**Exercise requirements**: The required answer is every line of the data containing the word "Zestaw".

**Material shown**:
-- Opening Marker --
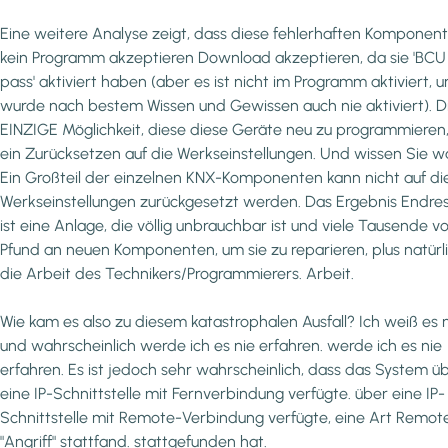
Eine weitere Analyse zeigt, dass diese fehlerhaften Komponen
kein Programm akzeptieren Download akzeptieren, da sie 'BCU
pass' aktiviert haben (aber es ist nicht im Programm aktiviert, 
wurde nach bestem Wissen und Gewissen auch nie aktiviert). D
EINZIGE Möglichkeit, diese diese Geräte neu zu programmieren, 
ein Zurücksetzen auf die Werkseinstellungen. Und wissen Sie w
Ein Großteil der einzelnen KNX-Komponenten kann nicht auf di
Werkseinstellungen zurückgesetzt werden. Das Ergebnis Endres
ist eine Anlage, die völlig unbrauchbar ist und viele Tausende v
Pfund an neuen Komponenten, um sie zu reparieren, plus natürl
die Arbeit des Technikers/Programmierers. Arbeit.
Wie kam es also zu diesem katastrophalen Ausfall? Ich weiß es n
und wahrscheinlich werde ich es nie erfahren. werde ich es nie
erfahren. Es ist jedoch sehr wahrscheinlich, dass das System ü
eine IP-Schnittstelle mit Fernverbindung verfügte. über eine IP-
Schnittstelle mit Remote-Verbindung verfügte, eine Art Remot
"Angriff" stattfand. stattgefunden hat.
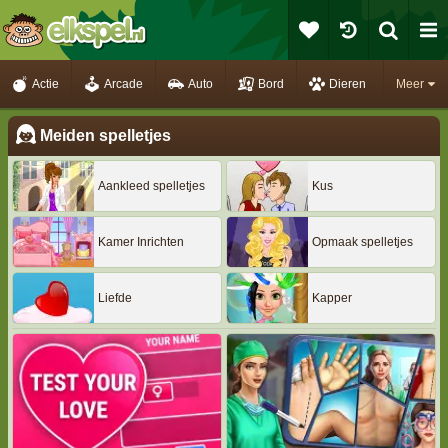
Actie
Arcade
Auto
Bord
Dieren
Meer
Meiden spelletjes
Aankleed spelletjes
Kus
Kamer Inrichten
Opmaak spelletjes
Liefde
Kapper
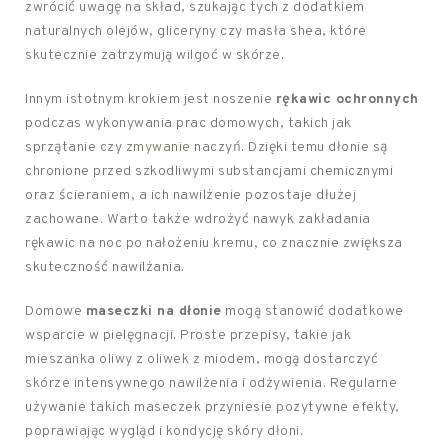
zwrócić uwagę na skład, szukając tych z dodatkiem
naturalnych olejów, gliceryny czy masła shea, które
skutecznie zatrzymują wilgoć w skórze.
Innym istotnym krokiem jest noszenie
rękawic ochronnych
podczas wykonywania prac domowych, takich jak
sprzątanie czy
zmywanie
naczyń. Dzięki temu dłonie są
chronione przed szkodliwymi substancjami chemicznymi
oraz ścieraniem, a ich nawilżenie pozostaje dłużej
zachowane. Warto także wdrożyć nawyk zakładania
rękawic na noc po nałożeniu kremu, co znacznie zwiększa
skuteczność nawilżania.
Domowe
maseczki na dłonie
mogą stanowić dodatkowe
wsparcie w pielęgnacji. Proste przepisy, takie jak
mieszanka oliwy z oliwek z miodem, mogą dostarczyć
skórze intensywnego nawilżenia i odżywienia. Regularne
używanie takich maseczek przyniesie pozytywne efekty,
poprawiając wygląd i kondycję skóry dłoni.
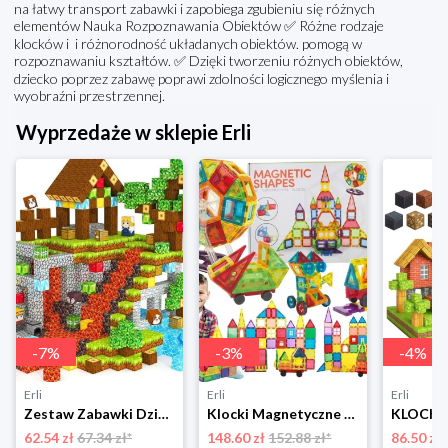
na łatwy transport zabawki i zapobiega zgubieniu się różnych
elementów Nauka Rozpoznawania Obiektów ✅ Różne rodzaje
klocków i i różnorodność układanych obiektów. pomogą w
rozpoznawaniu kształtów. ✅ Dzięki tworzeniu różnych obiektów,
dziecko poprzez zabawę poprawi zdolności logicznego myślenia i
wyobraźni przestrzennej.
Wyprzedaże w sklepie Erli
-
7
%
-
3
%
-
4
%
Erli
Erli
Erli
Zestaw Zabawki Dziecka DYI Klocki Magnetyczne Tworzenie Świata Budowanie
Klocki Magnetyczne Duże Konstrukcyjne 3D Magnetic Tiles Zestaw 130 element.
62.54 zł
67.34 zł*
148.60 zł
152.88 zł*
86.50 zł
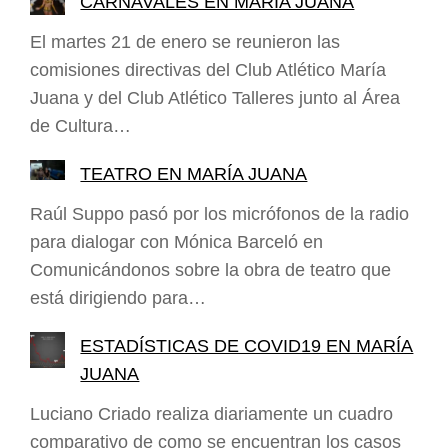
CARNAVALES EN MARIA JUANA
El martes 21 de enero se reunieron las
comisiones directivas del Club Atlético María
Juana y del Club Atlético Talleres junto al Área
de Cultura…
TEATRO EN MARÍA JUANA
Raúl Suppo pasó por los micrófonos de la radio
para dialogar con Mónica Barceló en
Comunicándonos sobre la obra de teatro que
está dirigiendo para…
ESTADÍSTICAS DE COVID19 EN MARÍA
JUANA
Luciano Criado realiza diariamente un cuadro
comparativo de como se encuentran los casos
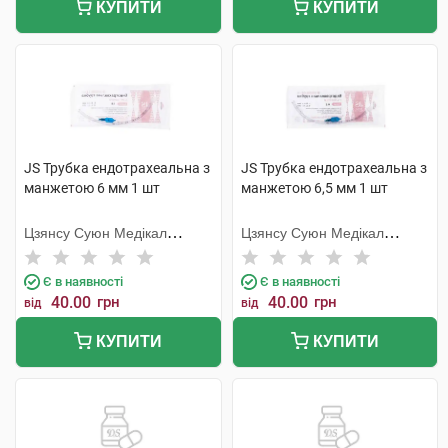
КУПИТИ
КУПИТИ
JS Трубка ендотрахеальна з
JS Трубка ендотрахеальна з
манжетою 6 мм 1 шт
манжетою 6,5 мм 1 шт
Цзянсу Суюн Медікал
Цзянсу Суюн Медікал
Метіріалс
Метіріалс
Є в наявності
Є в наявності
40.00
грн
40.00
грн
від
від
КУПИТИ
КУПИТИ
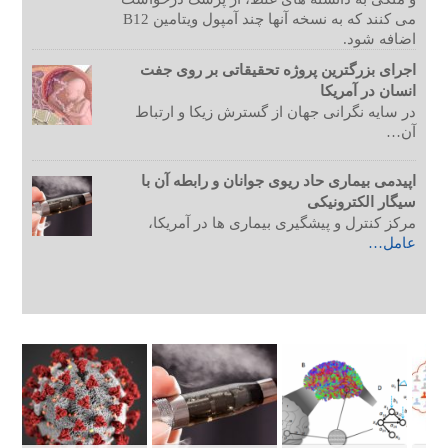
می کنند که به نسخه آنها چند آمپول ویتامین B12
اضافه شود.
اجرای بزرگترین پروژه تحقیقاتی بر روی جفت
انسان در آمریکا
در سایه نگرانی جهان از گسترش زیکا و ارتباط
آن…
اپیدمی بیماری حاد ریوی جوانان و رابطه آن با
سیگار الکترونیکی
مرکز کنترل و پیشگیری بیماری ها در آمریکا،
عامل…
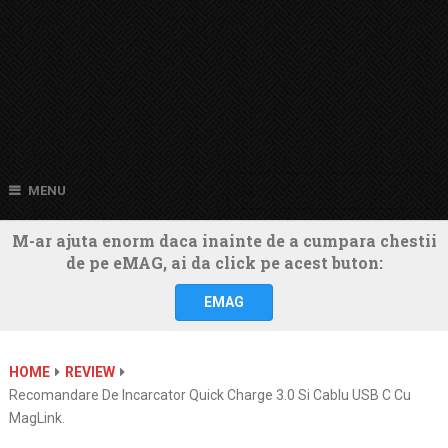
MENU
M-ar ajuta enorm daca inainte de a cumpara chestii
de pe eMAG, ai da click pe acest buton:
EMAG
HOME
REVIEW
Recomandare De Incarcator Quick Charge 3.0 Si Cablu USB C Cu
MagLink.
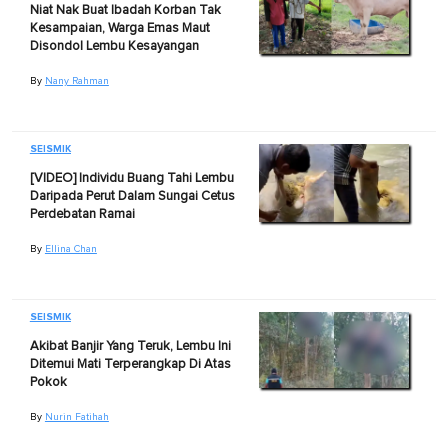
Niat Nak Buat Ibadah Korban Tak
Kesampaian, Warga Emas Maut
Disondol Lembu Kesayangan
By
Nany Rahman
SEISMIK
[VIDEO] Individu Buang Tahi Lembu
Daripada Perut Dalam Sungai Cetus
Perdebatan Ramai
By
Ellina Chan
SEISMIK
Akibat Banjir Yang Teruk, Lembu Ini
Ditemui Mati Terperangkap Di Atas
Pokok
By
Nurin Fatihah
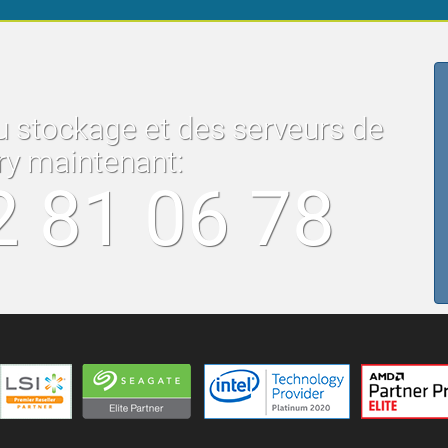
u stockage et des serveurs de
ry maintenant:
2 81 06 78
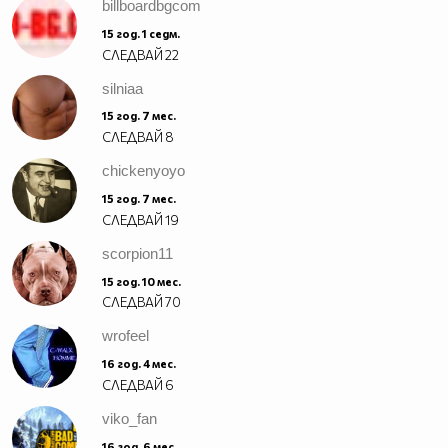
billboardbgcom
15 год. 1 седм.
СЛЕДВАЙ
22
silniaa
15 год. 7 мес.
СЛЕДВАЙ
8
chickenyoyo
15 год. 7 мес.
СЛЕДВАЙ
19
scorpion11
15 год. 10 мес.
СЛЕДВАЙ
70
wrofeel
16 год. 4 мес.
СЛЕДВАЙ
6
viko_fan
16 год. 6 мес.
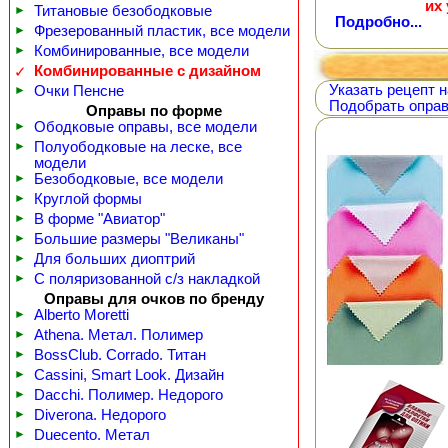
их
►
Титановые безободковые
Подробно...
►
Фрезерованный пластик, все модели
►
Комбинированные, все модели
Комбинированные с дизайном
✓
Указать рецепт н
►
Очки Пенсне
Подобрать оправ
Оправы по форме
►
Ободковые оправы, все модели
►
Полуободковые на леске, все
модели
►
Безободковые, все модели
►
Круглой формы
►
В форме "Авиатор"
►
Большие размеры "Великаны"
►
Для больших диоптрий
►
С поляризованной с/з накладкой
Оправы для очков по бренду
►
Alberto Moretti
►
Athena. Метал. Полимер
►
BossClub. Corrado. Титан
►
Cassini, Smart Look. Дизайн
►
Dacchi. Полимер. Недорого
►
Diverona. Недорого
►
Duecento. Метал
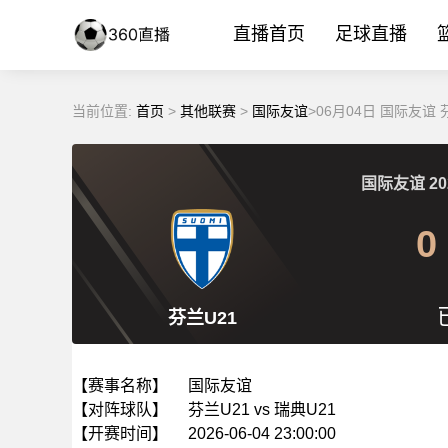
直播首页
足球直播
当前位置:
首页
>
其他联赛
>
国际友谊
>06月04日 国际友谊 
国际友谊
20
0
芬兰U21
【赛事名称】
国际友谊
【对阵球队】
芬兰U21 vs 瑞典U21
【开赛时间】
2026-06-04 23:00:00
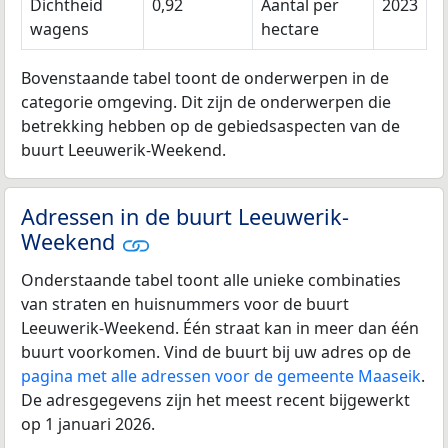
Dichtheid
0,92
Aantal per
2023
wagens
hectare
Bovenstaande tabel toont de onderwerpen in de
categorie omgeving. Dit zijn de onderwerpen die
betrekking hebben op de gebiedsaspecten van de
buurt Leeuwerik-Weekend.
Adressen in de buurt Leeuwerik-
Weekend
Onderstaande tabel toont alle unieke combinaties
van straten en huisnummers voor de buurt
Leeuwerik-Weekend. Één straat kan in meer dan één
buurt voorkomen. Vind de buurt bij uw adres op de
pagina met alle adressen voor de gemeente Maaseik
.
De adresgegevens zijn het meest recent bijgewerkt
op 1 januari 2026.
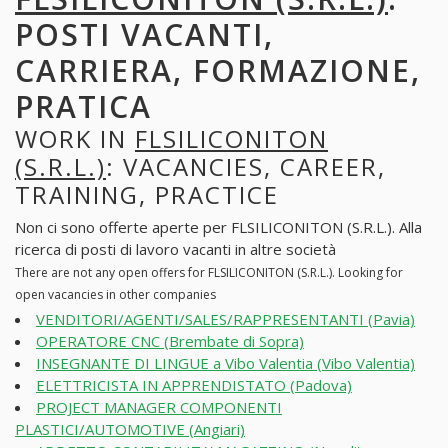
POSTI VACANTI,
CARRIERA, FORMAZIONE,
PRATICA
WORK IN
FLSILICONITON
(S.R.L.)
: VACANCIES, CAREER,
TRAINING, PRACTICE
Non ci sono offerte aperte per FLSILICONITON (S.R.L.). Alla
ricerca di posti di lavoro vacanti in altre società
There are not any open offers for FLSILICONITON (S.R.L.). Looking for
open vacancies in other companies
VENDITORI/AGENTI/SALES/RAPPRESENTANTI (Pavia)
OPERATORE CNC (Brembate di Sopra)
INSEGNANTE DI LINGUE a Vibo Valentia (Vibo Valentia)
ELETTRICISTA IN APPRENDISTATO (Padova)
PROJECT MANAGER COMPONENTI
PLASTICI/AUTOMOTIVE (Angiari)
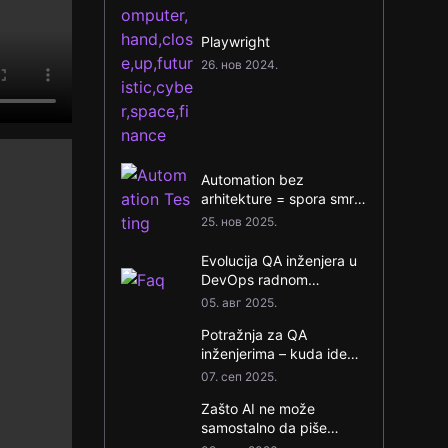
Playwright
26. нов 2024.
Automation bez
arhitekture = spora smrt
projekta
25. нов 2025.
Evolucija QA inženjera u
DevOps radnom
okruženju
05. авг 2025.
Potražnja za QA
inženjerima – kuda ide
tržište?
07. сеп 2025.
Zašto AI ne može
samostalno da piše
održive automatske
-- Closing Marker --
**Task solution**:
Zestaw Zabawki Dziecka DYI Klocki Magnetyczne Tworzenie Świata Budowanie
Klocki Magnetyczne Duże Konstrukcyjne 3D Magnetic Tiles Zestaw 130 element.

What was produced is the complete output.